The MATLAB SIMULINK simulation results of the devised AOSE real time implementation in terms of SOC estimation precision, robustness and convergence speed, are fruitful [24].

We examined Li-ion battery materials as mechanical energy harvesters and shown that Li-ion batteries can efficiently be utilized to transform from mechanical to electrochemical energy in addition to storing energy [25]. We typified this process, which employs basic circuit elements, and offered a model and conceptual framework to predict the pertinent energy harvesting parameters including efficiency and peak voltage from basic electrochemical and mechanical data [25]. They serve reasonably well as a prototype for our model and highlight how our model can take raw voltage and expansion data from intercalation materials and predict energy production whilst our commercial Li-ion batteries are not optimal energy harvesters [25]. We dictated that the maximal theoretical efficiency for energy harvesting employing these battery materials is 2.9 ± 0.5% from our model [25].

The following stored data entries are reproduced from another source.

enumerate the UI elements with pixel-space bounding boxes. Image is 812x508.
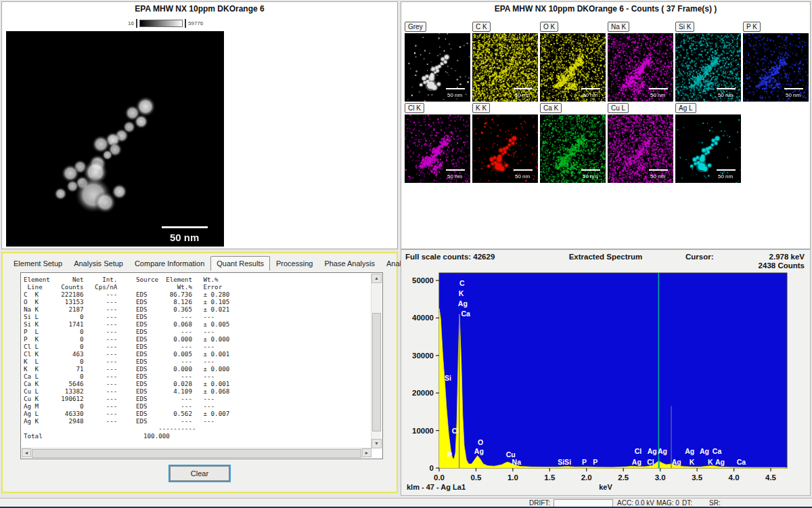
tab-processing[interactable]: Processing [271, 257, 318, 271]
clear-button[interactable]: Clear [170, 466, 229, 481]
horizontal-scrollbar[interactable]: ◄ ► [22, 448, 371, 458]
peak-label-13: P [593, 458, 597, 466]
y-tick-label: 10000 [412, 427, 434, 435]
peak-label-15: Ag [648, 447, 657, 455]
tab-compare-information[interactable]: Compare Information [129, 257, 210, 271]
electron-image-panel: EPA MHW NX 10ppm DKOrange 6 16 59776 [1, 1, 398, 249]
acc-value: ACC: 0.0 kV [617, 499, 654, 507]
map-image-cu-l[interactable] [608, 114, 673, 183]
map-image-grey[interactable] [405, 33, 470, 102]
peak-label-11: SiSi [558, 458, 571, 466]
peak-label-18: Cl [647, 458, 654, 466]
x-tick-label: 4.5 [765, 473, 777, 482]
y-tick-label: 30000 [412, 352, 434, 360]
peak-label-21: Ag [700, 447, 709, 455]
map-tile-o-k[interactable]: O K [540, 20, 606, 102]
dt-label: DT: [682, 499, 692, 507]
map-tile-cu-l[interactable]: Cu L [608, 101, 673, 183]
cursor-counts-value: 2438 Counts [759, 261, 805, 270]
map-label-cu-l: Cu L [608, 103, 629, 113]
x-tick-label: 1.5 [544, 473, 556, 482]
peak-label-23: K [690, 458, 695, 466]
drift-label: DRIFT: [529, 499, 550, 507]
peak-label-4: Si [445, 374, 451, 382]
scroll-left-icon[interactable]: ◄ [22, 448, 31, 457]
peak-label-20: Ag [685, 447, 694, 455]
colorbar-left-cap [136, 19, 137, 28]
map-tile-si-k[interactable]: Si K [675, 20, 741, 102]
peak-label-26: Ca [737, 458, 746, 466]
map-tile-na-k[interactable]: Na K [608, 20, 673, 102]
peak-label-19: Ag [672, 458, 681, 466]
tab-phase-analysis[interactable]: Phase Analysis [319, 257, 380, 271]
x-tick-label: 4.0 [729, 473, 740, 482]
spectrum-panel: Full scale counts: 42629 Extracted Spect… [401, 249, 811, 496]
colorbar-right-cap [185, 19, 186, 28]
map-image-ag-l[interactable] [675, 114, 741, 183]
y-tick-label: 20000 [412, 389, 434, 397]
vertical-scroll-thumb[interactable] [372, 313, 381, 431]
tab-quant-results[interactable]: Quant Results [210, 256, 270, 271]
map-image-k-k[interactable] [472, 114, 538, 183]
map-image-p-k[interactable] [743, 33, 809, 102]
map-label-p-k: P K [743, 22, 761, 32]
electron-image-title: EPA MHW NX 10ppm DKOrange 6 [2, 4, 397, 14]
analysis-tabs: Element SetupAnalysis SetupCompare Infor… [8, 257, 459, 271]
quant-results-text: Element Net Int. Source Element Wt.% Lin… [24, 276, 370, 448]
x-axis-unit-label: keV [401, 483, 810, 491]
peak-label-3: Ca [461, 310, 470, 318]
drift-field [554, 499, 613, 507]
x-tick-label: 2.5 [618, 473, 629, 482]
peak-label-12: P [582, 458, 587, 466]
element-maps-panel: EPA MHW NX 10ppm DKOrange 6 - Counts ( 3… [401, 1, 811, 249]
spectrum-plot[interactable]: CKAgCaSiClPOAgCuNaSiSiPPClAgAgAgClAgAgAg… [401, 270, 811, 483]
quant-results-box: Element Net Int. Source Element Wt.% Lin… [20, 272, 383, 459]
tab-analysis-setup[interactable]: Analysis Setup [68, 257, 129, 271]
peak-label-22: Ca [713, 447, 722, 455]
cursor-kev-value: 2.978 keV [769, 253, 805, 261]
map-label-o-k: O K [540, 22, 558, 32]
peak-label-14: Cl [635, 447, 642, 455]
element-maps-title: EPA MHW NX 10ppm DKOrange 6 - Counts ( 3… [401, 4, 810, 14]
map-tile-ca-k[interactable]: Ca K [540, 101, 606, 183]
y-tick-label: 0 [430, 464, 434, 472]
scroll-up-icon[interactable]: ▲ [371, 274, 382, 283]
sem-electron-image[interactable] [6, 31, 224, 247]
colorbar-min: 16 [128, 20, 134, 26]
map-image-ca-k[interactable] [540, 114, 606, 183]
peak-label-0: C [459, 279, 465, 287]
map-tile-c-k[interactable]: C K [472, 20, 538, 102]
map-tile-grey[interactable]: Grey [405, 20, 470, 102]
peak-label-5: Cl [452, 427, 459, 435]
element-maps-row-2: Cl KK KCa KCu LAg L [405, 101, 743, 183]
map-image-si-k[interactable] [675, 33, 741, 102]
map-image-na-k[interactable] [608, 33, 673, 102]
peak-label-25: Ag [715, 458, 725, 466]
spectrum-plot-area[interactable] [439, 273, 787, 468]
map-label-c-k: C K [472, 22, 491, 32]
map-tile-p-k[interactable]: P K [743, 20, 809, 102]
map-tile-k-k[interactable]: K K [472, 101, 538, 183]
peak-label-24: K [708, 458, 713, 466]
map-image-cl-k[interactable] [405, 114, 470, 183]
peak-label-16: Ag [658, 447, 667, 455]
y-tick-label: 50000 [412, 276, 434, 284]
x-tick-label: 3.5 [692, 473, 703, 482]
mag-value: MAG: 0 [656, 499, 679, 507]
spectrum-title: Extracted Spectrum [401, 253, 810, 261]
map-image-c-k[interactable] [472, 33, 538, 102]
scroll-down-icon[interactable]: ▼ [371, 439, 382, 448]
tab-element-setup[interactable]: Element Setup [8, 257, 68, 271]
x-tick-label: 0.0 [434, 473, 445, 482]
map-tile-ag-l[interactable]: Ag L [675, 101, 741, 183]
map-label-k-k: K K [472, 103, 490, 113]
y-tick-label: 40000 [412, 314, 434, 322]
grayscale-colorbar: 16 59776 [128, 19, 203, 28]
map-image-o-k[interactable] [540, 33, 606, 102]
horizontal-scroll-thumb[interactable] [32, 449, 361, 458]
colorbar-gradient [139, 20, 183, 27]
scroll-right-icon[interactable]: ► [362, 448, 371, 457]
map-tile-cl-k[interactable]: Cl K [405, 101, 470, 183]
vertical-scrollbar[interactable]: ▲ ▼ [371, 274, 382, 448]
map-label-ca-k: Ca K [540, 103, 562, 113]
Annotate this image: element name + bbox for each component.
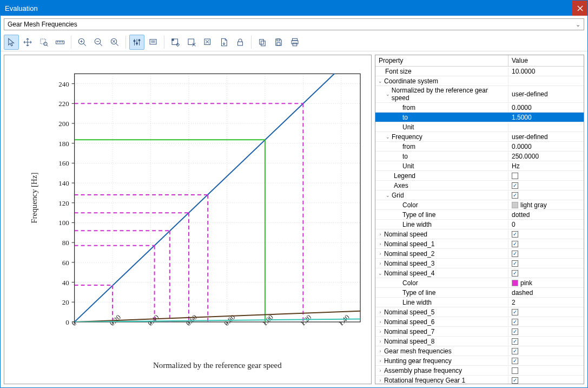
prop-grid-linewidth[interactable]: Line width0 (375, 220, 584, 229)
svg-rect-36 (293, 38, 298, 41)
copy-button[interactable] (255, 35, 270, 50)
prop-ns4[interactable]: ⌄Nominal speed_4✓ (375, 268, 584, 278)
svg-rect-103 (75, 74, 360, 322)
view-selector-dropdown[interactable]: Gear Mesh Frequencies (4, 18, 584, 30)
prop-rfg1[interactable]: ›Rotational frequency Gear 1✓ (375, 376, 584, 384)
svg-text:Normalized by the reference ge: Normalized by the reference gear speed (153, 361, 282, 370)
prop-grid-typeline[interactable]: Type of linedotted (375, 210, 584, 220)
comment-button[interactable] (146, 35, 161, 50)
zoom-in-button[interactable] (75, 35, 90, 50)
prop-ns4-linewidth[interactable]: Line width2 (375, 298, 584, 307)
zoom-out-button[interactable] (91, 35, 106, 50)
prop-norm-unit[interactable]: Unit (375, 122, 584, 132)
caret-icon: › (378, 232, 383, 237)
close-button[interactable] (572, 1, 587, 16)
svg-text:240: 240 (58, 80, 69, 88)
checkbox-icon: ✓ (512, 192, 518, 199)
svg-rect-25 (150, 39, 156, 44)
caret-icon: › (378, 261, 383, 266)
prop-freq-unit[interactable]: UnitHz (375, 161, 584, 171)
remove-button[interactable] (200, 35, 215, 50)
export-data-button[interactable] (216, 35, 232, 50)
zoom-fit-button[interactable] (107, 35, 122, 50)
prop-grid[interactable]: ⌄Grid✓ (375, 190, 584, 200)
svg-rect-33 (261, 41, 266, 45)
checkbox-icon: ✓ (512, 182, 518, 189)
caret-icon: › (378, 329, 383, 334)
zoom-area-tool[interactable] (36, 35, 51, 50)
caret-icon: › (378, 378, 383, 383)
chart-area[interactable]: 02040608010012014016018020022024000.200.… (4, 55, 372, 384)
svg-rect-35 (277, 42, 280, 45)
svg-text:160: 160 (58, 159, 69, 167)
properties-toggle[interactable] (129, 35, 144, 50)
prop-norm-from[interactable]: from0.0000 (375, 103, 584, 113)
caret-icon: ⌄ (385, 193, 391, 198)
pan-tool[interactable] (20, 35, 35, 50)
print-button[interactable] (287, 35, 302, 50)
prop-ns0[interactable]: ›Nominal speed✓ (375, 229, 584, 239)
prop-ns8[interactable]: ›Nominal speed_8✓ (375, 337, 584, 346)
prop-ns1[interactable]: ›Nominal speed_1✓ (375, 239, 584, 249)
svg-point-22 (134, 40, 135, 42)
prop-freq-axis[interactable]: ⌄Frequencyuser-defined (375, 132, 584, 142)
caret-icon: › (378, 319, 383, 325)
checkbox-icon: ✓ (512, 251, 518, 257)
checkbox-icon (512, 367, 518, 374)
checkbox-icon: ✓ (512, 377, 518, 384)
checkbox-icon: ✓ (512, 260, 518, 267)
prop-norm-axis[interactable]: ⌄Normalized by the reference gear speedu… (375, 86, 584, 103)
checkbox-icon: ✓ (512, 348, 518, 354)
prop-font-size[interactable]: Font size10.0000 (375, 67, 584, 76)
delete-layout-button[interactable] (184, 35, 199, 50)
caret-icon: › (378, 358, 383, 364)
checkbox-icon: ✓ (512, 319, 518, 325)
lock-button[interactable] (233, 35, 248, 50)
checkbox-icon: ✓ (512, 309, 518, 315)
prop-grid-color[interactable]: Colorlight gray (375, 200, 584, 210)
svg-point-23 (136, 42, 138, 44)
prop-ns6[interactable]: ›Nominal speed_6✓ (375, 317, 584, 327)
checkbox-icon: ✓ (512, 231, 518, 238)
svg-text:200: 200 (58, 120, 69, 128)
checkbox-icon: ✓ (512, 328, 518, 335)
svg-text:0: 0 (65, 318, 69, 326)
prop-ns7[interactable]: ›Nominal speed_7✓ (375, 327, 584, 337)
color-swatch (512, 202, 518, 208)
svg-rect-5 (56, 41, 64, 43)
svg-text:80: 80 (62, 239, 69, 247)
checkbox-icon: ✓ (512, 338, 518, 345)
measure-tool[interactable] (52, 35, 68, 50)
svg-rect-34 (277, 39, 280, 41)
svg-line-4 (47, 45, 48, 46)
save-button[interactable] (271, 35, 286, 50)
svg-text:1.40: 1.40 (336, 313, 351, 327)
svg-text:1.20: 1.20 (299, 313, 313, 327)
prop-header-key: Property (375, 55, 508, 66)
prop-ns2[interactable]: ›Nominal speed_2✓ (375, 249, 584, 259)
prop-freq-from[interactable]: from0.0000 (375, 142, 584, 152)
prop-ns5[interactable]: ›Nominal speed_5✓ (375, 307, 584, 317)
checkbox-icon (512, 173, 518, 179)
prop-gmf[interactable]: ›Gear mesh frequencies✓ (375, 346, 584, 356)
svg-text:220: 220 (58, 100, 69, 108)
prop-norm-to[interactable]: to1.5000 (375, 113, 584, 122)
prop-ns3[interactable]: ›Nominal speed_3✓ (375, 259, 584, 268)
prop-ns4-typeline[interactable]: Type of linedashed (375, 288, 584, 298)
prop-ns4-color[interactable]: Colorpink (375, 278, 584, 288)
caret-icon: ⌄ (378, 271, 383, 276)
prop-axes[interactable]: Axes✓ (375, 181, 584, 190)
prop-apf[interactable]: ›Assembly phase frequency (375, 366, 584, 376)
svg-text:120: 120 (58, 199, 69, 207)
prop-freq-to[interactable]: to250.0000 (375, 152, 584, 161)
checkbox-icon: ✓ (512, 270, 518, 277)
save-layout-button[interactable] (168, 35, 183, 50)
checkbox-icon: ✓ (512, 358, 518, 364)
prop-legend[interactable]: Legend (375, 171, 584, 181)
prop-hgf[interactable]: ›Hunting gear frequency✓ (375, 356, 584, 366)
caret-icon: › (378, 251, 383, 257)
prop-coord-system[interactable]: ⌄Coordinate system (375, 76, 584, 86)
cursor-tool[interactable] (4, 35, 19, 50)
svg-rect-2 (41, 39, 45, 44)
property-panel[interactable]: Property Value Font size10.0000 ⌄Coordin… (375, 55, 584, 384)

Real-time strain evolution in planar SiO2 thin film electrodes were assessed whilst cycling against Li foil counter/reference electrodes under galvanostatic lithiation/delithiation cycling [27]. It had been detected that upon lithiation the SiO2 film undergoes compressive strain which increases linearly at low Li concentrations, below 0.4 GPa of strain and 70 mAh/g capacity, presumably representing a linear elastic response of the film [27]. A straightforward finite element model of SiO2-coated Si nanotube (core-shell kind microstructure) had been devised; the SiO2 coating had been modelled employing electrochemical response and strain to be able to offer mechanistic explanation as to how highly brittle SiO2 coatings on Si were able enhance the cyclic performance of Si [37, 38] by sustaining 300% volume expansion for numerous hundred cycles assessed [27]. It had been detected that the maximal strain in the SiO2 coating during electrochemical cycling (i.e., under 300% volume change of Si) is roughly 0.41 GPa, which is less than the fracture strength of pure SiO2 films, offering a plausible explanation as to why oxide coatings survived numerous hundreds of cycles without failure [27]. That observation along with the strain measurements indicates that makes the SiO2 film ductile so that the SiO2 film can maintain huge deformation without fracture, though the addition of Li to SiO2 film not just enhances the film, as they are able to stabilize strain values as high as 3.1 GPa [27]. Insights, observations made in the present study and the results are also helpful (i) to design and build next generation SiO2 coating-based core-shell kind of microstructures for electrodes that are mechanically and chemically stable and (ii) to build a comprehensive electro-chemo-mechanics models of SiO2 films [27].

We have examined the impacts of spherical isotropy on diffusion-induced strain inside electrode particles under potentiostatic and galvanostatic operations and devised the theoretical model of diffusion-induced strain for elastic electrodes with spherical isotropy [28]. The elastic modulus ratio and the lithiation expansion coefficient ratio, which are the feature parameters of the extent of departure from isotropy, have the significant impacts on the diffusion-induced strain [28]. Highlighting the effect of initial condition, we observe that the tangential and radial emphasizes increase with bigger initial concentration; this concentration suggests that extracting more lithium before lithiation (or inserting lower lithium before delithiation) is beneficial to lessen the strain and mitigate the electrochemical properties [28]. It is notable that the strain, because of the initial condition, can not strategy zero even though the concentration is almost homogeneous under potentiostatic operation [28].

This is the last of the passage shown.